BEGIN EXTRACTED DATA

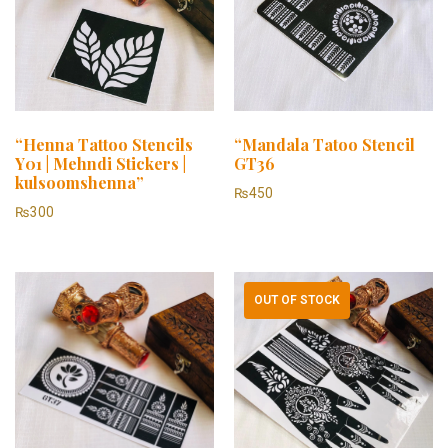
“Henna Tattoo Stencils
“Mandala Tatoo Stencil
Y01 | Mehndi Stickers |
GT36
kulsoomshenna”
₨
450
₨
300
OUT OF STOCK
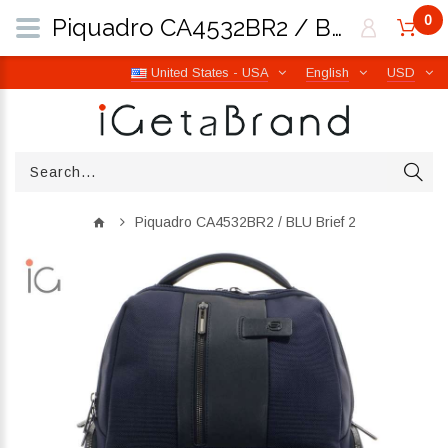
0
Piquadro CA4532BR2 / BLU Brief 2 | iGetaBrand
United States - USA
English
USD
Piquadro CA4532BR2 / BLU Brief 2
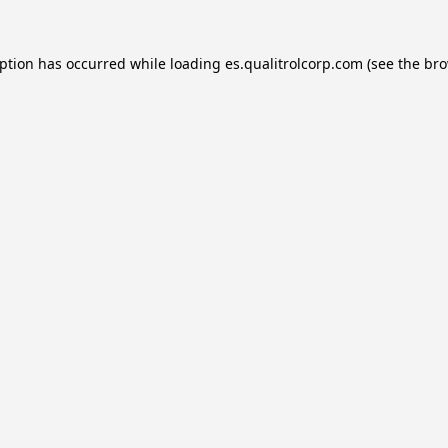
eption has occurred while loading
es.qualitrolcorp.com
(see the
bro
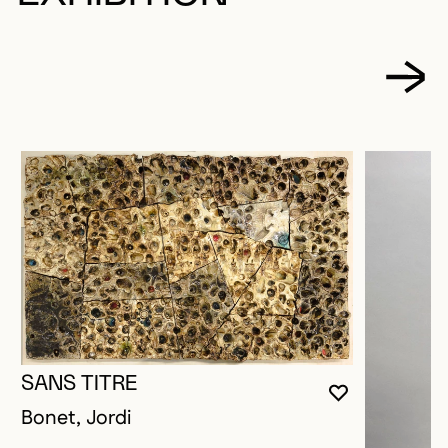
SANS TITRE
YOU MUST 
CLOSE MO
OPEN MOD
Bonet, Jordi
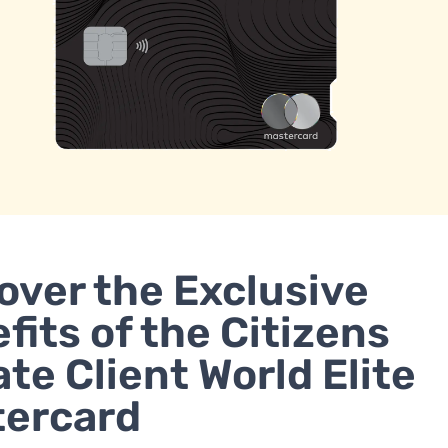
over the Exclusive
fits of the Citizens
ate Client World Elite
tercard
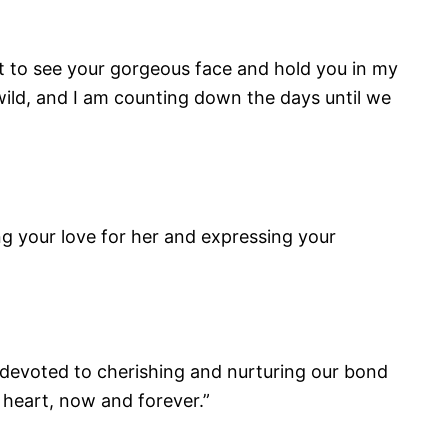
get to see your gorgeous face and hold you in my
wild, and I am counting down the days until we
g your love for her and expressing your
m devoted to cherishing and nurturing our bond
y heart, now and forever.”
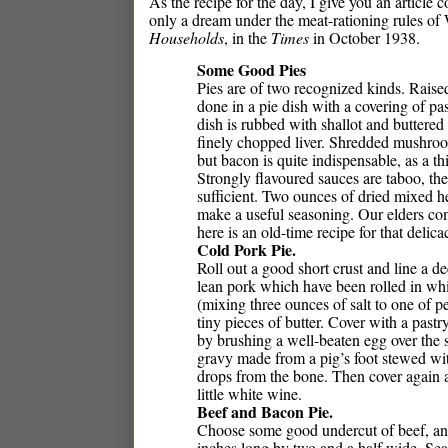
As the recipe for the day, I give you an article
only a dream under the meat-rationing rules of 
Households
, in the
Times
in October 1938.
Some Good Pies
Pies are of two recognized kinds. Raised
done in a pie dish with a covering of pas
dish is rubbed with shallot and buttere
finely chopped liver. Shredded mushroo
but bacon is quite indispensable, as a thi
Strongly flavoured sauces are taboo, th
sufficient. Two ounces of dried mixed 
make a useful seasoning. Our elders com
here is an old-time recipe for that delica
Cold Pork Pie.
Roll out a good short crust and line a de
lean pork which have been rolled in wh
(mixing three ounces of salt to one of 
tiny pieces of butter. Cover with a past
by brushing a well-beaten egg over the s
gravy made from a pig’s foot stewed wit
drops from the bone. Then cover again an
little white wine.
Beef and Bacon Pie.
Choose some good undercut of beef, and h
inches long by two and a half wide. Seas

END EXTRACTED DATA

WHAT TO DO —
Exactly the lines from the one holding "but bacon is quite indispensable, as a thi" to the final line of the listing, both included, must make up the answer.

ANSWER AREA —
but bacon is quite indispensable, as a thi
Strongly flavoured sauces are taboo, th
sufficient. Two ounces of dried mixed 
make a useful seasoning. Our elders com
here is an old-time recipe for that delica
Cold Pork Pie.
Roll out a good short crust and line a de
lean pork which have been rolled in wh
(mixing three ounces of salt to one of 
tiny pieces of butter. Cover with a past
by brushing a well-beaten egg over the s
gravy made from a pig’s foot stewed wit
drops from the bone. Then cover again an
little white wine.
Beef and Bacon Pie.
Choose some good undercut of beef, and h
inches long by two and a half wide. Seas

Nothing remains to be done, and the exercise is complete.